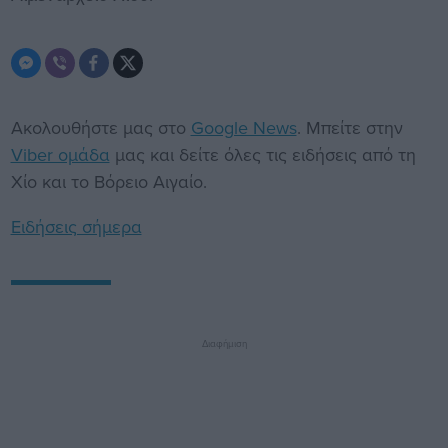
Ακολουθήστε μας στο
Google News
. Μπείτε στην
Viber ομάδα
μας και δείτε όλες τις ειδήσεις από τη
Χίο και το Βόρειο Αιγαίο.
Ειδήσεις σήμερα
Διαφήμιση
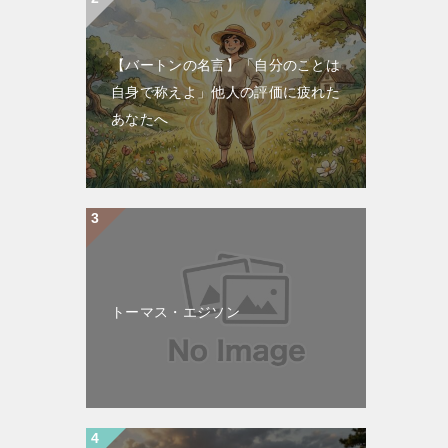
【バートンの名言】「自分のことは
自身で称えよ」他人の評価に疲れた
あなたへ
トーマス・エジソン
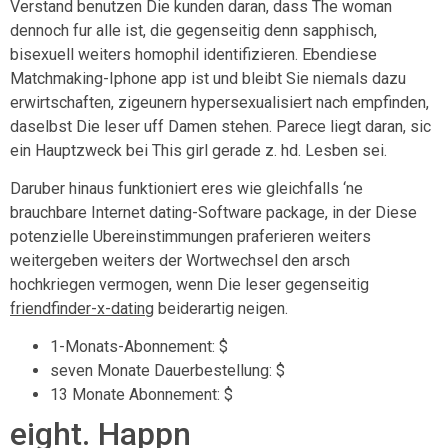
Verstand benutzen Die kunden daran, dass The woman
dennoch fur alle ist, die gegenseitig denn sapphisch,
bisexuell weiters homophil identifizieren. Ebendiese
Matchmaking-Iphone app ist und bleibt Sie niemals dazu
erwirtschaften, zigeunern hypersexualisiert nach empfinden,
daselbst Die leser uff Damen stehen. Parece liegt daran, sic
ein Hauptzweck bei This girl gerade z. hd. Lesben sei.
Daruber hinaus funktioniert eres wie gleichfalls ‘ne
brauchbare Internet dating-Software package, in der Diese
potenzielle Ubereinstimmungen praferieren weiters
weitergeben weiters der Wortwechsel den arsch
hochkriegen vermogen, wenn Die leser gegenseitig
friendfinder-x-dating
beiderartig neigen.
1-Monats-Abonnement: $
seven Monate Dauerbestellung: $
13 Monate Abonnement: $
eight. Happn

----------------------------------------

When a line of the records includes "gegenseitig", that line belongs in the answer.

ANSWER BELOW:
dennoch fur alle ist, die gegenseitig denn sapphisch,
hochkriegen vermogen, wenn Die leser gegenseitig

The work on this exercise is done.